Designing IT for Data Manufacture
photo by Jason Mrachina
As a (recovering) Mechanical Engineer, one of the things I’ve studied in the past is Design for Assembly (DFA). In a nutshell, the basic concepts of DFA are to reduce assembly time and cost by using fewer parts and process steps, making the parts and process steps you do use standard, automating, making it easy to grasp/insert/connect parts, removing time wasting process steps like having to orient the parts and so on.
In a meeting with a customer a couple of days ago, it struck me that out IT departments and increasingly our database and storage professionals have become very much like a database factory. What also become clear is that the processes that exist are cumbersome, expensive, and often burdened with low quality outputs.
If you think about the standard cycle to get a clone of a dataset provisioned in an organization, it can be long and expensive. There’s the process flow itself, which, although often automated, is also chock full of stop points, queues, wait times, and approvals. (At one major customer of mine on Wall St., a single request required 34 approvals.) Then, there are many decision points. For a simple clone, you might have to involve the project lead, the DBA, the storage team, the backup gut, the System Administrator, and in some cases even management just to get a simple clone made. And, each of these people has a queue, and has to decide how important your request is and if they have enough space and if there’s enough time, etc. etc. Then, even when it’s approved, maybe the Oracle RAC has a different methodology than the SQL Server, maybe we store our datasets locally whereas our sister application has to go get a backup from tape to use as a restore. All of this creates a process flow with lots of steps, moving parts, complexity, localizations and customizations, and potential for error and rework.
Principles of an efficient Data Factory
Considering IT as a data factory, we could apply the DFA principles to data and enumerate them as:
• Reduce the number of people, steps, and parts to get data clones provisioned.
• Simplify and standardize the steps that must remain
• Automated provision wherever possible
• Use standard Data Management Processes across data clones of all flavors.
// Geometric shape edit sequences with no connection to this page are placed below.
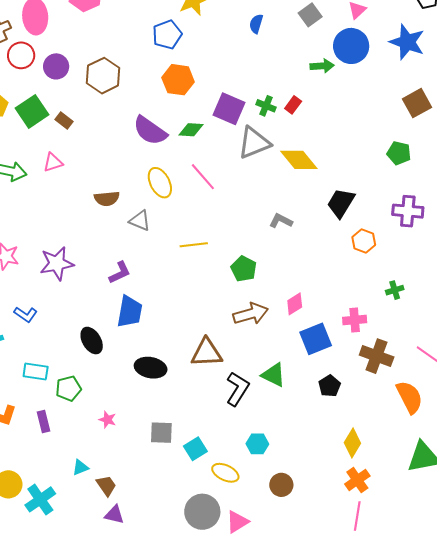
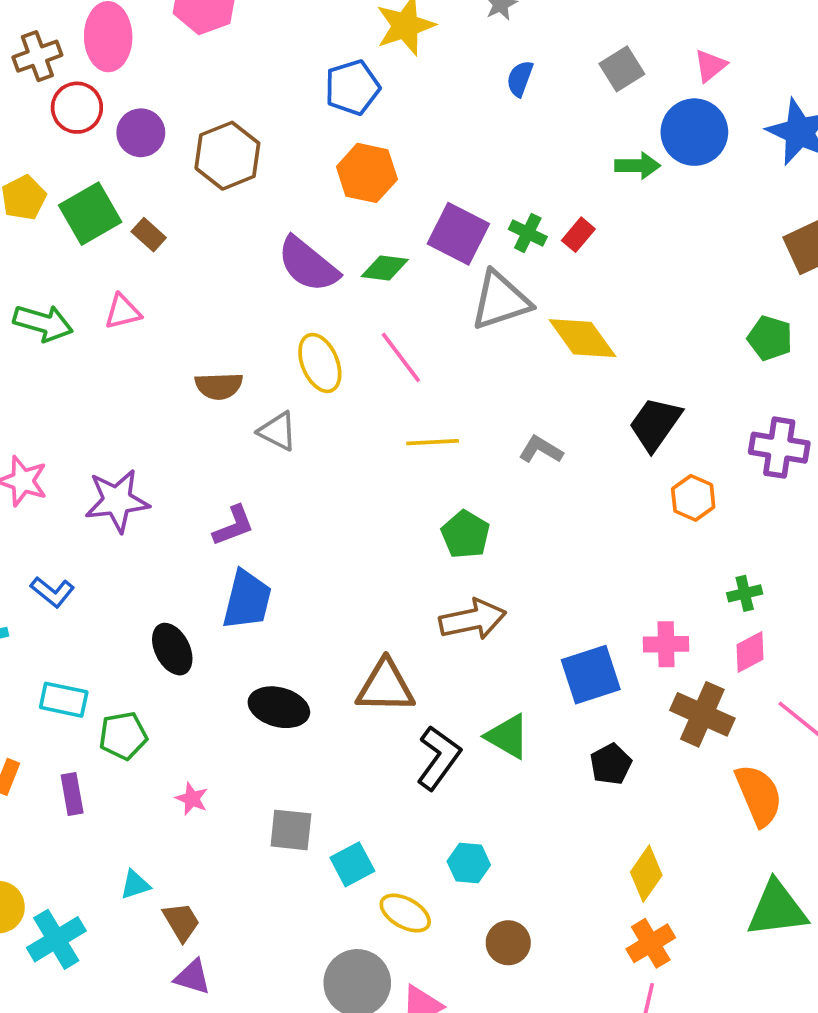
yellow line: (194, 245) -> (433, 442), moved
pink diamond: (295, 304) -> (750, 652), moved

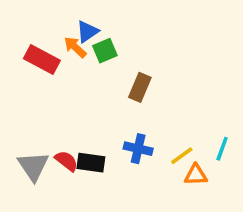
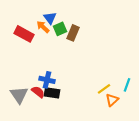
blue triangle: (87, 31) -> (50, 18), turned -32
brown rectangle: (140, 87) -> (73, 33), moved
blue cross: (138, 149) -> (47, 80), moved
orange triangle: (196, 175) -> (112, 100), turned -40

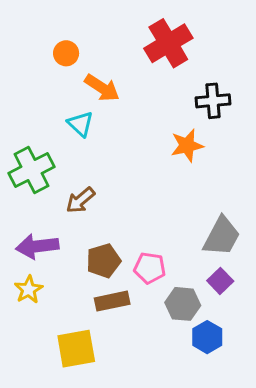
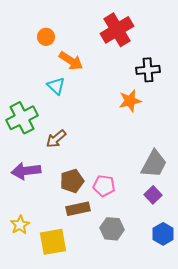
yellow star: (29, 290) -> (20, 225), moved
gray hexagon: (183, 304) -> (112, 229), moved
blue hexagon: (207, 337) -> (163, 234), moved

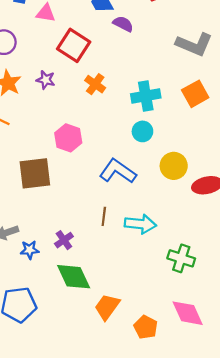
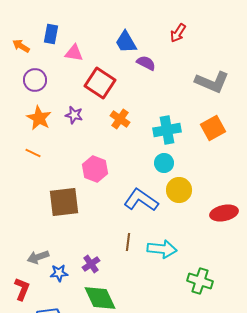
yellow circle: (174, 166) -> (179, 190), moved

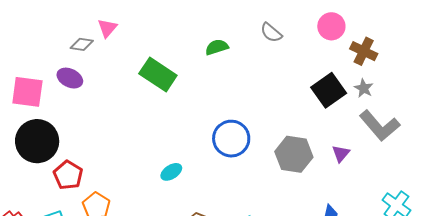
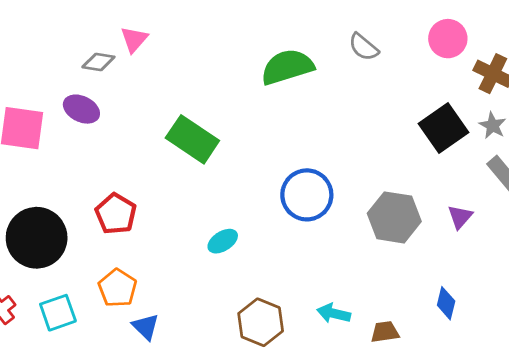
green semicircle: (217, 47) -> (287, 67), size x1.6
green rectangle: (158, 74) -> (192, 139), moved
black circle: (37, 141) -> (37, 238), moved
red pentagon: (68, 175) -> (116, 214), moved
• Simplify the process to connect data clones to the hosts and applications that need it.
• Encapsulate or eliminate the need for special knowledge to get a data clone to operate; Make it Dead Simple.
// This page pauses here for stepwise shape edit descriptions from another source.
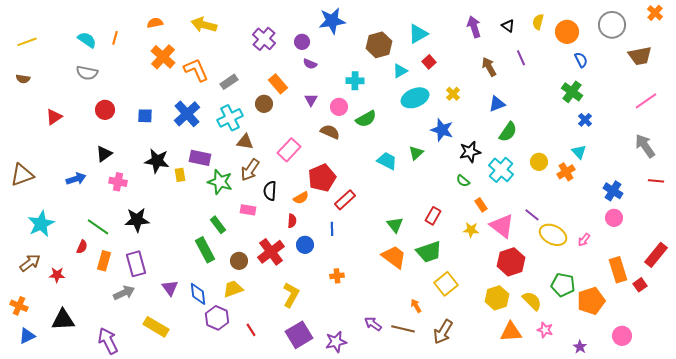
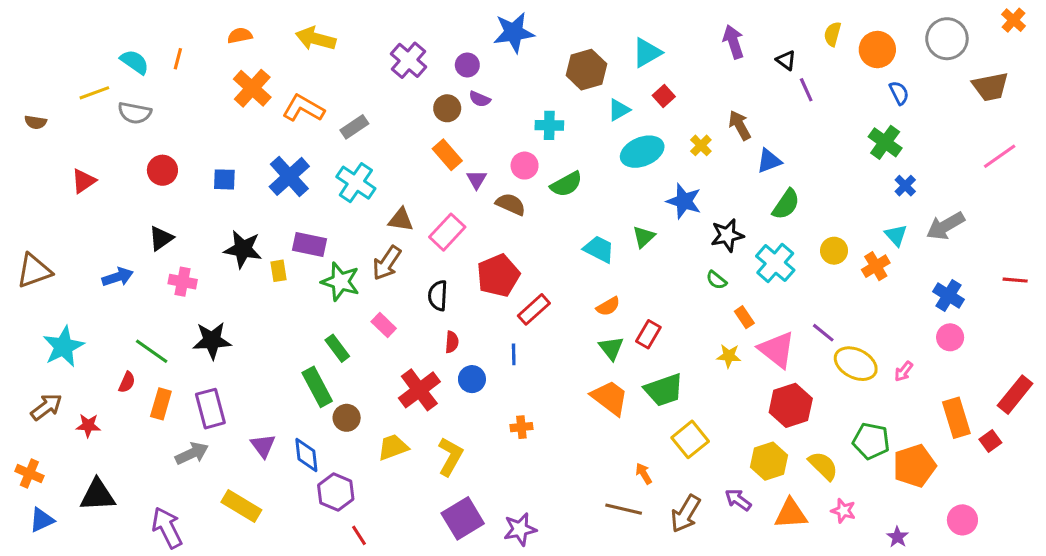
black triangle: (508, 26) -> (786, 60), moved
yellow line: (27, 42) -> (94, 93), moved
brown arrow: (489, 67) -> (740, 125), moved
orange L-shape: (196, 70) -> (303, 108), turned -36
orange rectangle: (278, 84) -> (447, 155), moved
purple triangle: (311, 100) -> (477, 179), moved
brown circle: (264, 104) -> (447, 108), moved
cyan cross: (230, 118) -> (356, 183), turned -30
brown triangle: (245, 142) -> (401, 220), moved
gray arrow: (645, 146) -> (945, 226), moved, turned -85
black semicircle: (270, 191) -> (438, 296), moved
orange semicircle: (301, 198) -> (608, 306), moved
pink rectangle: (248, 210) -> (384, 325), turned 35
red rectangle: (433, 216) -> (648, 334), moved
brown circle: (239, 261) -> (347, 418), moved
yellow trapezoid: (233, 289) -> (393, 447), moved
purple arrow: (373, 324) -> (738, 500), moved
red line: (251, 330) -> (359, 535), moved

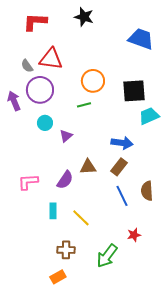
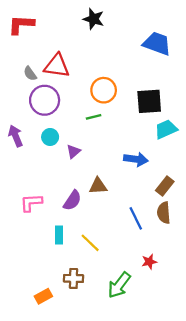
red L-shape: (35, 22) -> (21, 25), moved
purple arrow: (14, 101) -> (16, 136), moved
brown rectangle: (119, 167) -> (165, 186), moved
orange rectangle: (58, 277) -> (43, 296), moved

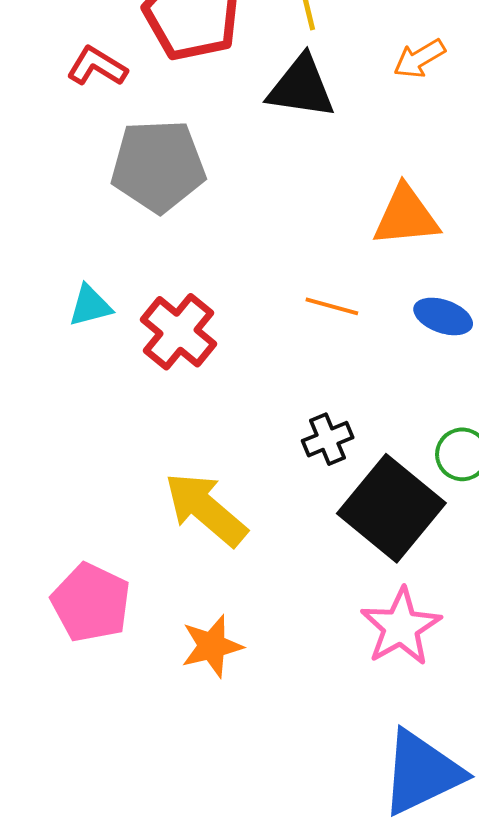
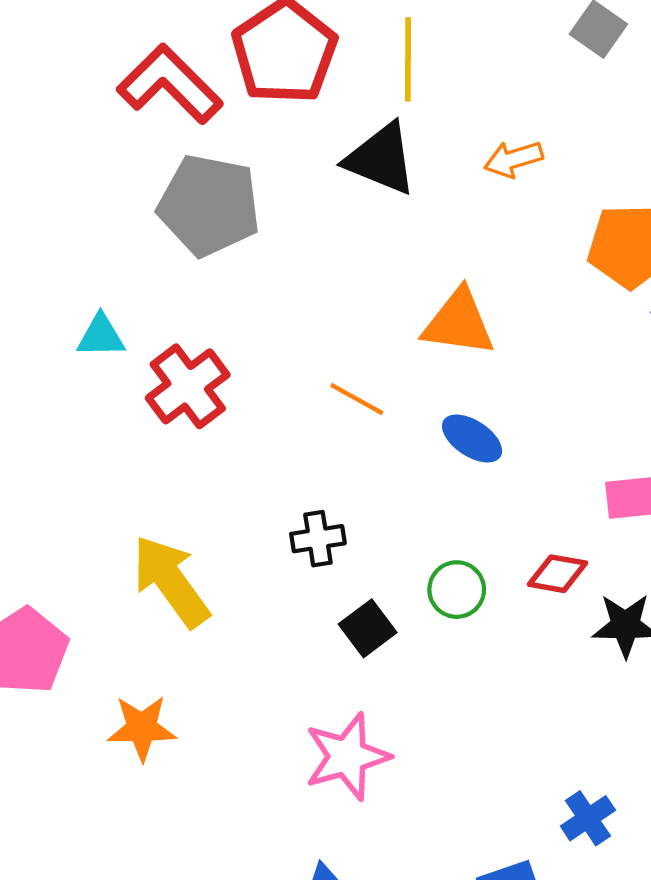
red L-shape: (97, 66) -> (170, 84), size x1.6
black square: (391, 508) -> (368, 628), size x0.5

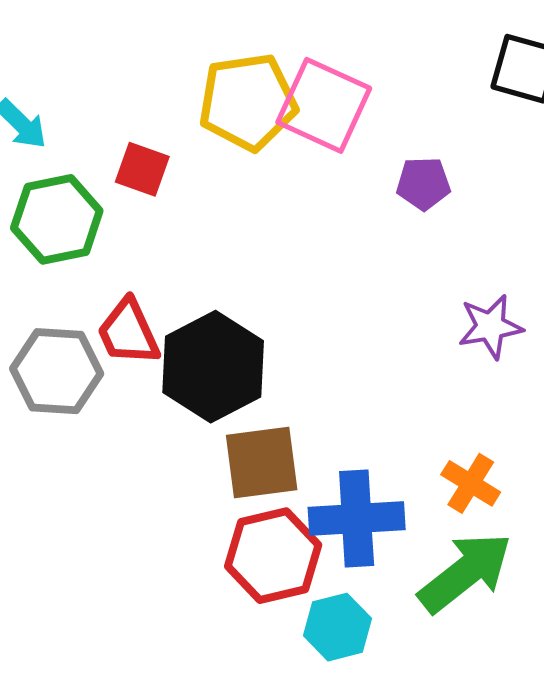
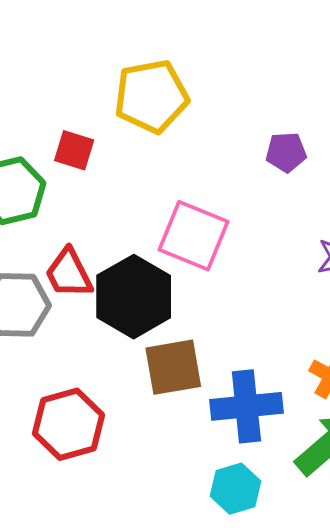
pink square: (324, 105) -> (194, 236), moved
red hexagon: (273, 556) -> (68, 424), moved

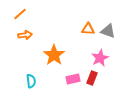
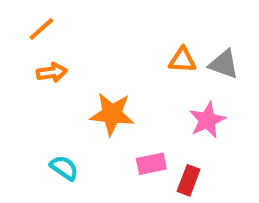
orange star: (54, 55) -> (112, 114), turned -30
red rectangle: (92, 78) -> (189, 180), moved
cyan semicircle: (31, 81) -> (64, 168), turned -48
Delphix is the Data Factory
One great capability of the Delphix Engine is that it fulfills the tenets of an efficient Data Factory.
First, by automating 99% of the collection, storage, provision, and synchronization of data clones, it radically reduces the provisioning and refreshing process. Storage Administration often becomes a one-time activity, and provisioning or refreshing becomes a 3-click operation. Hours and Days (and sometimes even Weeks and Months) become minutes.
Second, it simplifies data clone management to such a degree that developers and even business application managers can build databases themselves – whether they are Oracle or SQL Server.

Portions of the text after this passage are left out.